Fondatrice de LISSIP

Après 10 ans en marketing dans le domaine des cosmétiques, Elise Vignaud a opéré un virage à 180 degrés en lançant son entreprise de fabrication de sirops : Lissip

https://lissip.fr/

« Je suis convaincue que lorsque c’est "le bon projet", c’est une histoire de ressenti, cela s’impose à soi ». 

Elise, tu as travaillé pendant environ 10 ans en marketing dans le domaine de la cosmétique avant d’opérer un virage à 180 degrés en lançant ton entreprise de confection de sirops. Quel a été le moteur de ta volonté de changement ?

J’ai toujours ressenti l’envie de monter quelque chose mais sans jamais oser sauter le pas. Aujourd’hui, tout droit sortis d’école, les jeunes veulent commencer en startup, ou lancer leur boîte, les grands groupes n’ont plus la cote. Mais il y a 10 ans, c’était ça qui était prestigieux. J’ai commencé ma vie professionnelle dans des multinationales dans le domaine de la beauté, des grosses machines très processées. Mon job me plaisait mais j’avais néanmoins cette idée au fond de moi. Je suis quelqu’un d’assez manuelle, j’aime créer, avoir le produit entre les mains, le customiser. Petit à petit, cette envie devenait de plus en plus présente.

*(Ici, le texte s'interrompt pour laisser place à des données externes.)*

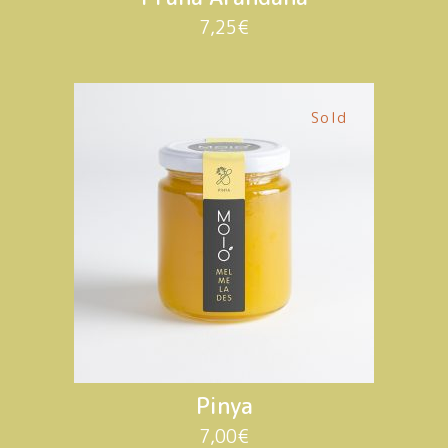
7,25
€
Sold
Pinya
7,00
€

Néanmoins, mon changement de vie professionnelle fut en réalité un concours de circonstances. J’avais décidé de quitter l’univers de la beauté pour aller dans l’agroalimentaire. Or, quelques jours avant de commencer dans ma nouvelle structure, mon futur manager m’a informé que de grands changements avaient eu lieu au sein de l’entreprise : lui-même n’allait pas rester et le périmètre de mon job avait été largement diminué. J’ai donc refusé le poste. Je me suis posée beaucoup de questions sur ce que je voulais faire. Rester dans des grands groupes ? Aller en start-up ? Monter ma boîte ? Cette situation m’a poussée à m’interroger sur mes envies et mes valeurs. J’ai donc saisi cette opportunité pour rencontrer des entrepreneurs et échanger avec eux sur leurs motivations et les difficultés de l’entrepreunariat. C’est là où j’ai réalisé que je ne me projettais plus dans les grosses structures, j’avais besoin d’un nouveau challenge.

Tu dirais donc que c’est un concours de circonstances qui a accéléré le processus ?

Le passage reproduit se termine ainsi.